Servier also invests in Ireland by collaborating with Irish researchers. Can you shed some light on your activities in this sphere?

Servier is working – or has already worked- with all the major Hospitals and Universities in Ireland, in very different research fields such as Cardiovascular, Osteoporosis and Metabolic diseases, Oncology, Diabetes and Neuroscience.

Ireland can take advantage of an international facility for clinical trials established in UK, for implementing international studies from Phase I-IV, Surveys and Registries.

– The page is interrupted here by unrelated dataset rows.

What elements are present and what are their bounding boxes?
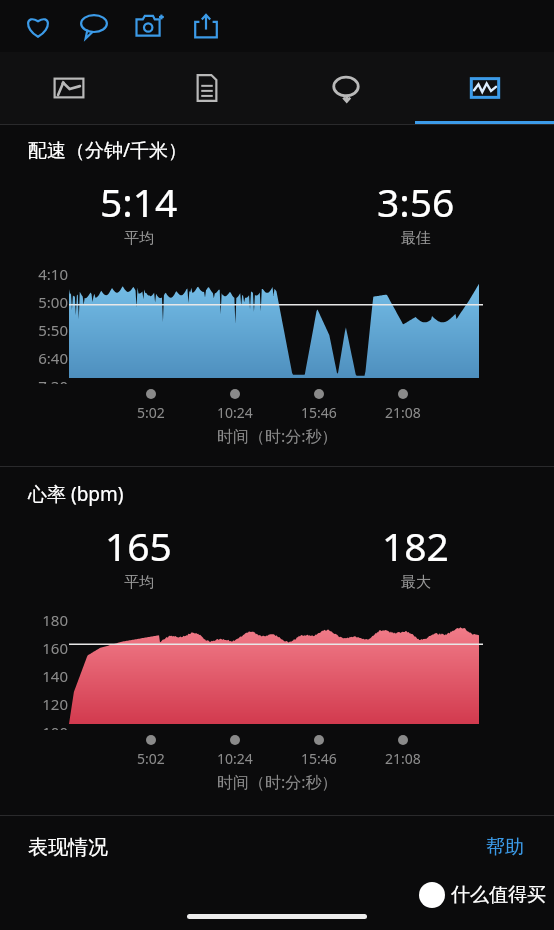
staticText: 160 (42, 638, 68, 658)
staticText: 帮助 (486, 835, 524, 859)
staticText: 21:08 (385, 403, 421, 422)
staticText: 10:24 (217, 403, 253, 422)
staticText: 心率 (bpm) (28, 481, 124, 507)
button[interactable]: Laps (276, 52, 415, 124)
button[interactable]: Add photo (130, 6, 170, 46)
staticText: 182 (382, 519, 449, 572)
staticText: 10:24 (217, 749, 253, 768)
staticText: 什么值得买 (451, 883, 546, 907)
staticText: 5:00 (38, 292, 68, 312)
staticText: 表现情况 (28, 835, 108, 860)
staticText: 平均 (124, 573, 154, 592)
staticText: 6:40 (38, 348, 68, 368)
staticText: 140 (42, 666, 68, 686)
staticText: 180 (42, 610, 68, 630)
staticText: 时间（时:分:秒） (217, 425, 338, 447)
button[interactable]: 表现情况 (0, 816, 554, 878)
button[interactable]: Share (186, 6, 226, 46)
staticText: 平均 (124, 229, 154, 248)
staticText: 配速（分钟/千米） (28, 137, 188, 163)
button[interactable]: Charts (415, 52, 554, 124)
staticText: 120 (42, 694, 68, 714)
button[interactable]: Comment (74, 6, 114, 46)
staticText: 5:02 (137, 749, 165, 768)
staticText: 5:50 (38, 320, 68, 340)
staticText: 15:46 (301, 403, 337, 422)
staticText: 7:30 (38, 376, 68, 384)
staticText: 15:46 (301, 749, 337, 768)
staticText: 100 (42, 722, 68, 730)
staticText: 21:08 (385, 749, 421, 768)
staticText: 4:10 (38, 264, 68, 284)
staticText: 最佳 (401, 229, 431, 248)
button[interactable]: 帮助 (478, 829, 532, 865)
button[interactable]: Details (138, 52, 276, 124)
staticText: 时间（时:分:秒） (217, 771, 338, 793)
staticText: 5:02 (137, 403, 165, 422)
staticText: 5:14 (100, 175, 178, 228)
staticText: 3:56 (377, 175, 455, 228)
staticText: 165 (105, 519, 172, 572)
staticText: 最大 (401, 573, 431, 592)
button[interactable]: Map (0, 52, 138, 124)
button[interactable]: Like (18, 6, 58, 46)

As mentioned before, Ireland benefits from a highly scientific network of researchers, despite the small size of the country. This is a real advantage for implementing and coordinating multicenter studies.

Servier is also developing an outsourced partnership with several Biotech companies throughout the world in the five therapeutic fields mentioned previously. More than 30 deals are ongoing around the world, and I am confident that we will be able to extend to Biotech companies based in Ireland in the near future, as the Irish Biotech activity is increasing rapidly in the country.

We have mentioned your efforts at three levels: local sales, manufacturing, and research. Ultimately, how would you appraise the significance of the Irish market for Servier?

For Servier, Ireland is definitely considered as a strategic country now, and for the future, for all the good reasons mentioned before.

Arklow is Servier’s second largest plant in terms of volume worldwide. It produces 500Mn EUR in turnover every year, 480Mn of which is exported. This is approximately 0.35% of Irish GDP! Arklow will expand in the future, but I leave you to discuss these points with Allain De Wilde, Arklow’s General Manager !

We expect new drugs to arrive in two to three years’ time, and further down the line, the Group’s very first Biotech drug should be launched.

The implementation of our Research presence in a dedicated structure is not excluded. Ireland is definitely a country of projects for Servier, for now, and for the future.